İçindekiler:

Otizm hakkında çürütülmesi gereken 8 efsane
Otizm hakkında çürütülmesi gereken 8 efsane
Anonim

“Bu bir hastalıktır”, “aşılar otizme neden olur”, “bu çocuklar okula gidemez”, bu algılar hem otizmli bireylere ve ailelerine hem de toplumun tamamına çok zararlıdır.

Otizm hakkında çürütülmesi gereken 8 efsane
Otizm hakkında çürütülmesi gereken 8 efsane

Efsane 1. Otizm bir hastalıktır

Hayır, bu bir hastalık değil, merkezi sinir sisteminin arızalanmasıyla ilişkili gelişimsel bir özelliktir. Dünya Sağlık Örgütü otizmi genel bir gelişimsel bozukluk olarak sınıflandırır.
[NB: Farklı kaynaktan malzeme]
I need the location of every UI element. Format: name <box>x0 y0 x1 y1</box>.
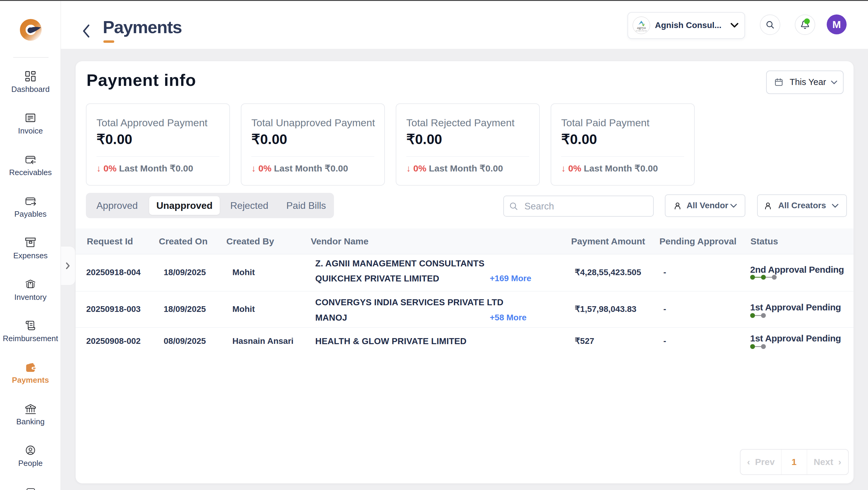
svg-text:agrya: agrya <box>637 25 646 30</box>
svg-text:AN FINANCE PARTNER: AN FINANCE PARTNER <box>636 30 647 32</box>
"Otizm" teşhisi davranışsaldır, yani analiz veya araçsal araştırma ile tespit edilemez. Uzmanlar, otizmden şüphelenilen bir çocuğu izler, ona belirli görevleri tamamlamasını, gelişim geçmişini incelemesini ve ebeveynleri ile konuşmasını önerir.

Çocuğun özellikleri, olağandışı davranışları erken çocukluk döneminde fark edilir hale gelir. Tanı yaklaşık iki yaşında güvenilir bir şekilde konulabilir.

Otizmli çocuklar çok farklıdır ve davranışları yaşa ve semptomların şiddetine bağlı olarak değişebilir. Otizm için tanı kriterleri şunları içerir:

  • sosyal etkileşimdeki zorluklar (çocuk her zaman muhataba dönmez, ondan çok yakın veya çok uzaktır);
  • konuşmanın gelişiminde gecikme veya yokluğu;
  • soyut kavramları anlamada zorluk;
  • çeşitli uyaranlara (sesler, ışık, kokular, vestibüler duyumlar) karşı artan veya azalan duyarlılık;
  • gıda seçiciliği;
  • değişen aktivite ile ilgili zorluklar, tekdüzelik ve sabitlik için güçlü tercih.

Otizmli birçok kişi, sallanma, kol sallama, aynı cümleleri söyleme veya diğer kişiyle konuşmadan ses çıkarma gibi tekrarlayan davranışlar sergiler. Bazı insanlar yanlışlıkla saldırganlığın veya kendine saldırganlığın da bir otizm belirtisi olduğunu düşünür, ancak bu doğru değildir.

Efsane 2. Otizm nadir görülen bir hastalıktır

Otizm en sık görülen gelişimsel bozukluktur. ABD Hastalık Kontrol ve Önleme Merkezlerinden alınan en son verilere göre, her 59'uncu çocukta otizm spektrum bozuklukları (ASD) ortaya çıkıyor (DSÖ daha hafif istatistiklere atıfta bulunsa da: 160 çocuktan biri). Ayrıca, erkekler bu bozukluklara kızlara göre daha yatkındır.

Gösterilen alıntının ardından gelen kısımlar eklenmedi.